Exercise brief
Which lines of the records below contain the word "tokopedia"? Report each of them in full.

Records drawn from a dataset
++++++++
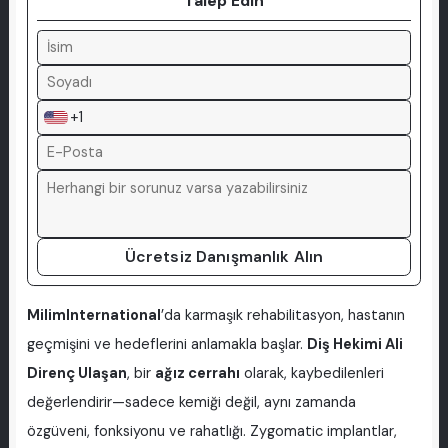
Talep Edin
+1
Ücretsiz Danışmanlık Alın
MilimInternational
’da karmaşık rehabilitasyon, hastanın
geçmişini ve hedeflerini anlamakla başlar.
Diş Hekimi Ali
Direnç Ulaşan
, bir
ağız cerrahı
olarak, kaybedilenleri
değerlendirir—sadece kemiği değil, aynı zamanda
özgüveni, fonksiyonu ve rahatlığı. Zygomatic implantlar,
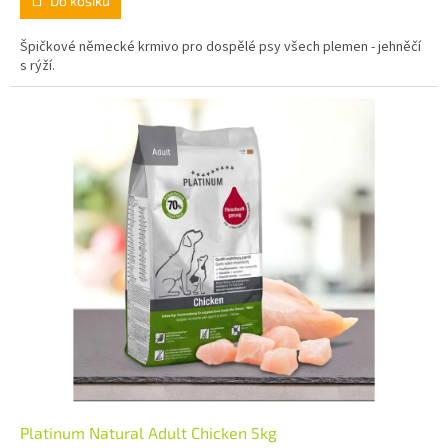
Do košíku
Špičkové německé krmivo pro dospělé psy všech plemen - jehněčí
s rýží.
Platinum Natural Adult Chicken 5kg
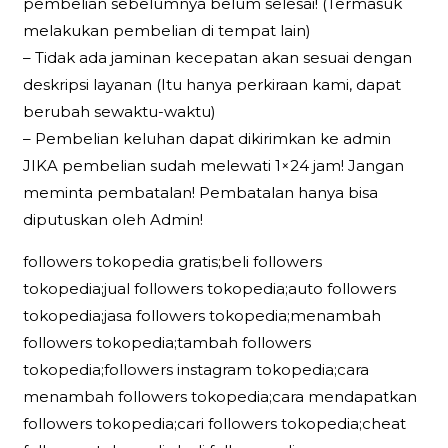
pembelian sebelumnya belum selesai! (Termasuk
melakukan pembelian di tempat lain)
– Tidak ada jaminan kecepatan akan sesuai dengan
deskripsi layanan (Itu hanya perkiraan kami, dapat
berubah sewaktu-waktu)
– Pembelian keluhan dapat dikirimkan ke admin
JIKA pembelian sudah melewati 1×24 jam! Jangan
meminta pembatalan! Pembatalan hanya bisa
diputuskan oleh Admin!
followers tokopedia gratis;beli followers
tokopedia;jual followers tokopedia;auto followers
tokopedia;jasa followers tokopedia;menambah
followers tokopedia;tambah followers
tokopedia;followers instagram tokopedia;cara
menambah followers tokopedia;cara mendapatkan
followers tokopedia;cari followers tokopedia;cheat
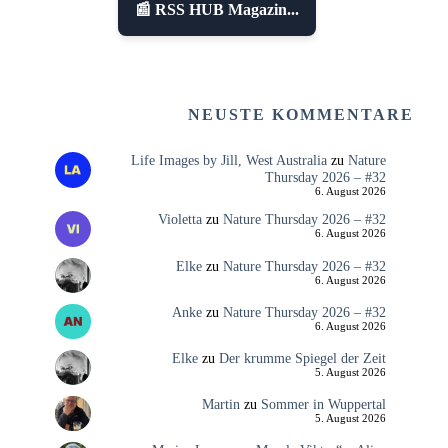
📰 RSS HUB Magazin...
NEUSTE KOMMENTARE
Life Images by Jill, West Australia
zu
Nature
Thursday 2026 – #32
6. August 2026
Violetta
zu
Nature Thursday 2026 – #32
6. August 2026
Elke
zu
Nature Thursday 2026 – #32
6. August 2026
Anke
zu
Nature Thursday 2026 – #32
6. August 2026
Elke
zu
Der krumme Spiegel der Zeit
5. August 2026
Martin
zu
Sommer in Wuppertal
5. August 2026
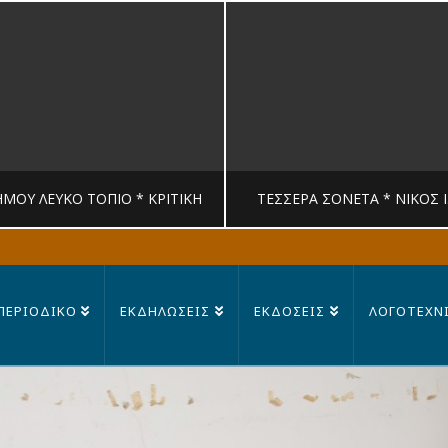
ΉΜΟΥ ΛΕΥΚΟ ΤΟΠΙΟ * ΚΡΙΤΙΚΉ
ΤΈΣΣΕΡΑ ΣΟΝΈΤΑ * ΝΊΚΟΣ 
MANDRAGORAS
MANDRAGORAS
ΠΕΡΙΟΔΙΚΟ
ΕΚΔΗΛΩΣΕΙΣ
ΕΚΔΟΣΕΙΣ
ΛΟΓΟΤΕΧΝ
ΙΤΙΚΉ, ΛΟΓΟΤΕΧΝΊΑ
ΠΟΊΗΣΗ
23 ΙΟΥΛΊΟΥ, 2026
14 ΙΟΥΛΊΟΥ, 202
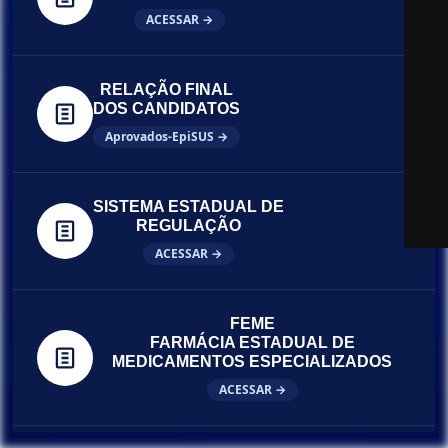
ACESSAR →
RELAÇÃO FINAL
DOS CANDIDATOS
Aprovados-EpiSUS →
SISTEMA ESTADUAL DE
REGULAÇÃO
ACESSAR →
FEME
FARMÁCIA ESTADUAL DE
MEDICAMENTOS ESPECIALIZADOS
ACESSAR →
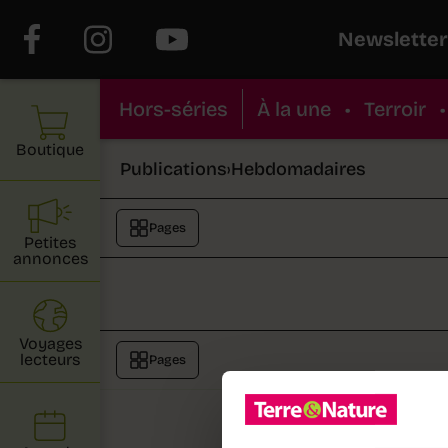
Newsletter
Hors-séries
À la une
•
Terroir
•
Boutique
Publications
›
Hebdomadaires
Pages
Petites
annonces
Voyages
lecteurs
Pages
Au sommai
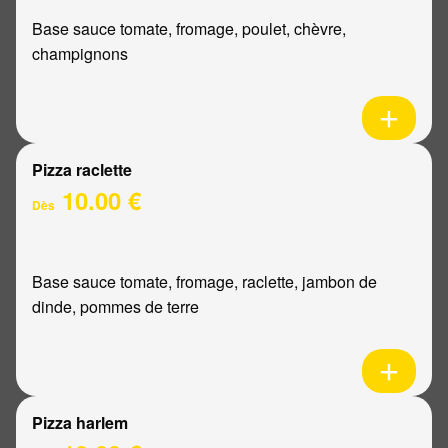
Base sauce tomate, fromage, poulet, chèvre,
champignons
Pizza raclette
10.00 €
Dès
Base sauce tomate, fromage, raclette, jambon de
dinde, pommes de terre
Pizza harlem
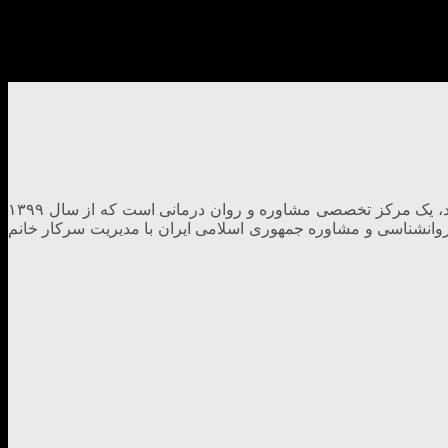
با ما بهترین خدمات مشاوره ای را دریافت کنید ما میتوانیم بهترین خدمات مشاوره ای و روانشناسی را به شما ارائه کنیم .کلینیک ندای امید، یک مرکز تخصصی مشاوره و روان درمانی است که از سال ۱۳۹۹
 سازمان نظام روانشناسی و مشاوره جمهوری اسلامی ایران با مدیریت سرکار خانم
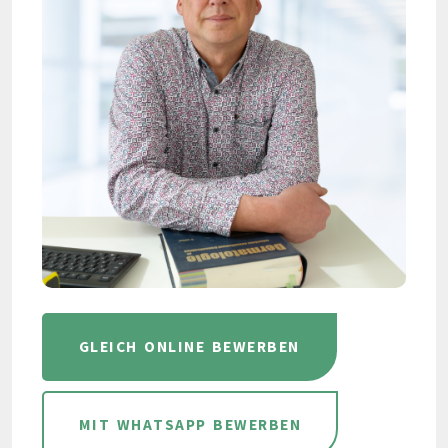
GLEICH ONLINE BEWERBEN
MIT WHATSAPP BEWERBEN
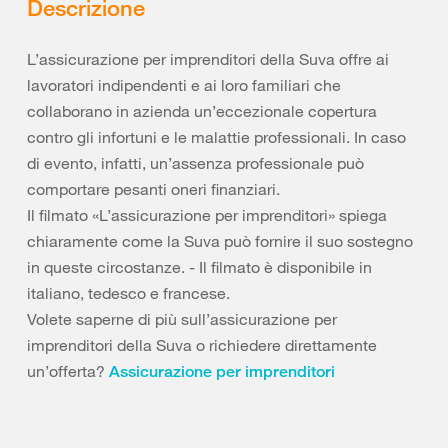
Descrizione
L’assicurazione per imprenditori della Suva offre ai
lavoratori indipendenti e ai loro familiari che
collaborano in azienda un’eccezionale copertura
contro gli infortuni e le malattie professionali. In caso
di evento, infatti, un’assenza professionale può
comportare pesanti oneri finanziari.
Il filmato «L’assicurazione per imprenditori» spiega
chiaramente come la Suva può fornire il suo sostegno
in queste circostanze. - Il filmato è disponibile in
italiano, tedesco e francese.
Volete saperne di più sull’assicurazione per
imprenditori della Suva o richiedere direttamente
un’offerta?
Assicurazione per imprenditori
++++++++
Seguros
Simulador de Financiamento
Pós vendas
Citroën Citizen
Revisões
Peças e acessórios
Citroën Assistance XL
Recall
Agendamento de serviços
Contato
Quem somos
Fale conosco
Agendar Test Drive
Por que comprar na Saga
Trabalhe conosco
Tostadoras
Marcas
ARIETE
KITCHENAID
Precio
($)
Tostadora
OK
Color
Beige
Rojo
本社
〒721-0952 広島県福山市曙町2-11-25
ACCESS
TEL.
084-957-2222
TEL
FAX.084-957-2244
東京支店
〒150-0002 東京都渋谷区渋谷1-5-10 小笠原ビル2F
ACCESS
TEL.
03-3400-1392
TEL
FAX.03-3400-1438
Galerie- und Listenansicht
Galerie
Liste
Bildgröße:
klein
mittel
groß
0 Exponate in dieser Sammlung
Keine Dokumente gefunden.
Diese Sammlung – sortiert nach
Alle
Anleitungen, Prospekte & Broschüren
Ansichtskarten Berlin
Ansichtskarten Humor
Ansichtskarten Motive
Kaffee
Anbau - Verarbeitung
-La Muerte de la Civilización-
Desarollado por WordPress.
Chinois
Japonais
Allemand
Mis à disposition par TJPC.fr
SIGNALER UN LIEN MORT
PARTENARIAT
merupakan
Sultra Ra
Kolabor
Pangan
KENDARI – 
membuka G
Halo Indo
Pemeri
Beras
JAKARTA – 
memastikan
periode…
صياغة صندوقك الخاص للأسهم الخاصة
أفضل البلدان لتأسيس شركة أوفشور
++++++++
Written response
followers tokopedia gratis;beli followers
tokopedia;jual followers tokopedia;auto followers
tokopedia;jasa followers tokopedia;menambah
followers tokopedia;tambah followers
tokopedia;followers instagram tokopedia;cara
menambah followers tokopedia;cara mendapatkan
followers tokopedia;cari followers tokopedia;cheat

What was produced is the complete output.